Dengan demikian, perempuan yang mengajukan cerai gugat kini memiliki dasar hukum yang lebih kuat untuk menuntut hak-haknya.
Mediasi sebagai Instrumen Keadilan dan Kemaslahatan
Mediasi berfungsi untuk mempertemukan para pihak yang bersengketa guna mencari jalan damai dengan bantuan mediator.
Dalam konteks perkara perceraian, mediasi memiliki nilai yang sangat strategis karena tidak hanya menekankan pada penyelesaian konflik, tetapi juga pada pemulihan hubungan dan pemenuhan hak-hak pasca perceraian.
Mediator memiliki peran ganda, yaitu sebagai fasilitator komunikasi dan sebagai penjaga nilai kemaslahatan. Ia harus netral, empati, serta mampu memahami dinamika emosional dan sosial dari pihak-pihak yang berperkara.
Dalam perkara cerai gugat, mediator dapat membantu pihak istri dan suami untuk berdialog tentang konsekuensi perceraian, seperti penentuan nafkah iddah dan mut’ah.
Mediasi juga menjadi wadah untuk menerapkan prinsip keadilan restoratif (restorative justice), di mana penyelesaian konflik diarahkan pada pemulihan hak, bukan sekadar penjatuhan hukuman.
Dengan demikian, keberhasilan mediasi bukan hanya diukur dari apakah perceraian dapat dihindari, tetapi juga sejauh mana para pihak memperoleh kepastian dan keadilan pasca perceraian.

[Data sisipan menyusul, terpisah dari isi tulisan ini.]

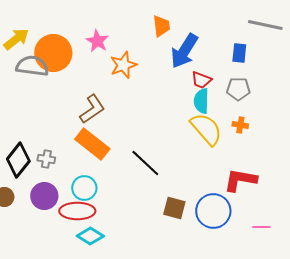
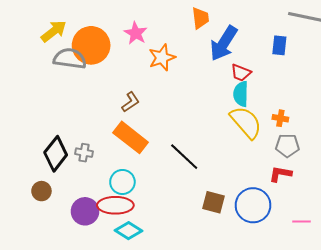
gray pentagon: (238, 89) -> (287, 146), moved
brown L-shape: (92, 109) -> (131, 102), size x0.7
red L-shape: (240, 180) -> (280, 174), size x0.7
purple circle: (44, 196) -> (85, 211), moved

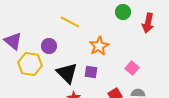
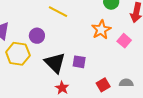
orange star: (99, 46) -> (101, 30), moved
pink square: (132, 68) -> (124, 41), moved

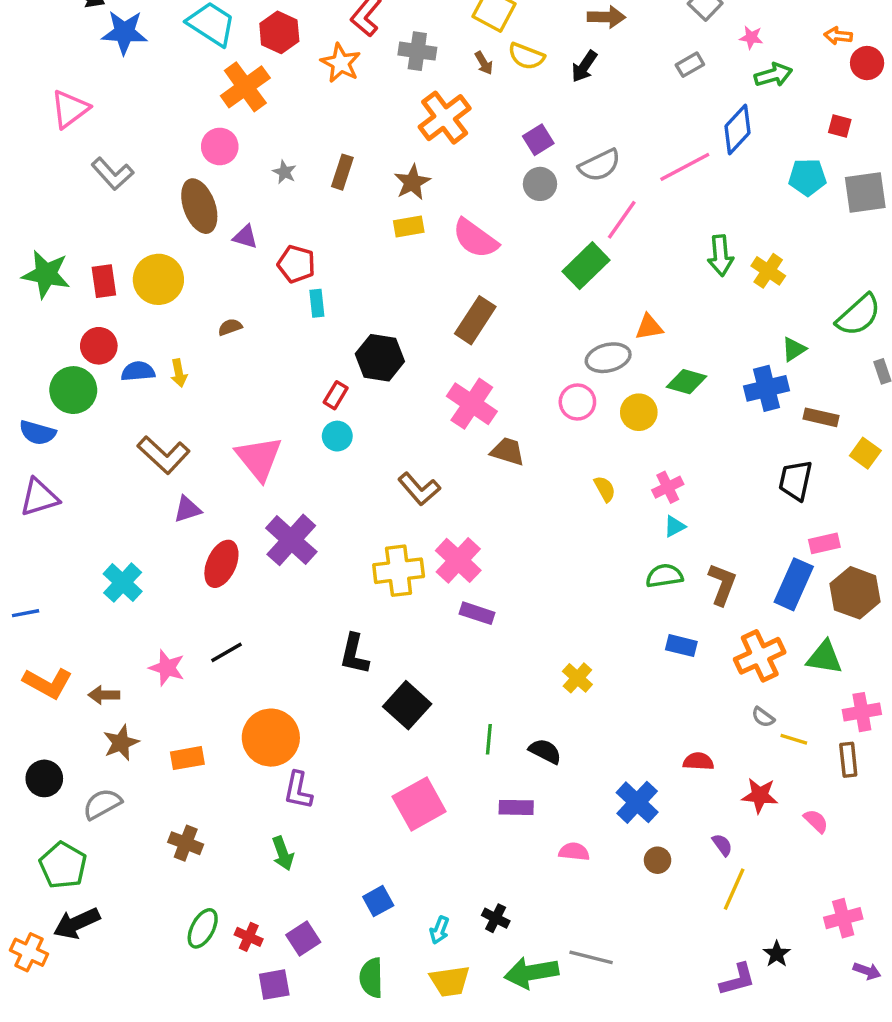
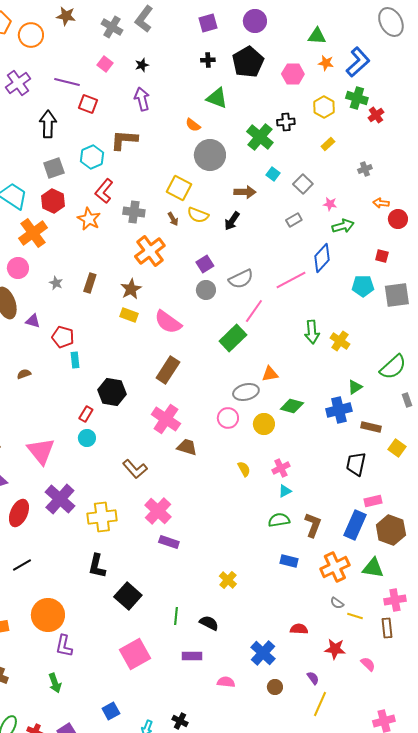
yellow rectangle: (409, 227) -> (129, 315), turned 30
yellow cross: (399, 571) -> (102, 517), moved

Mediasi dalam Perspektif Maslahah Izzuddin bin Abdussalam
Pemikiran Izzuddin bin Abdussalam tentang maslahah menempati posisi penting dalam etika hukum Islam. Ia mendefinisikan maslahah sebagai segala sesuatu yang mendatangkan kebaikan (jalb al-mashalih) dan menolak kerusakan (dar’u al-mafasid). Prinsip ini menjadi dasar bagi penetapan hukum yang berorientasi pada kesejahteraan manusia.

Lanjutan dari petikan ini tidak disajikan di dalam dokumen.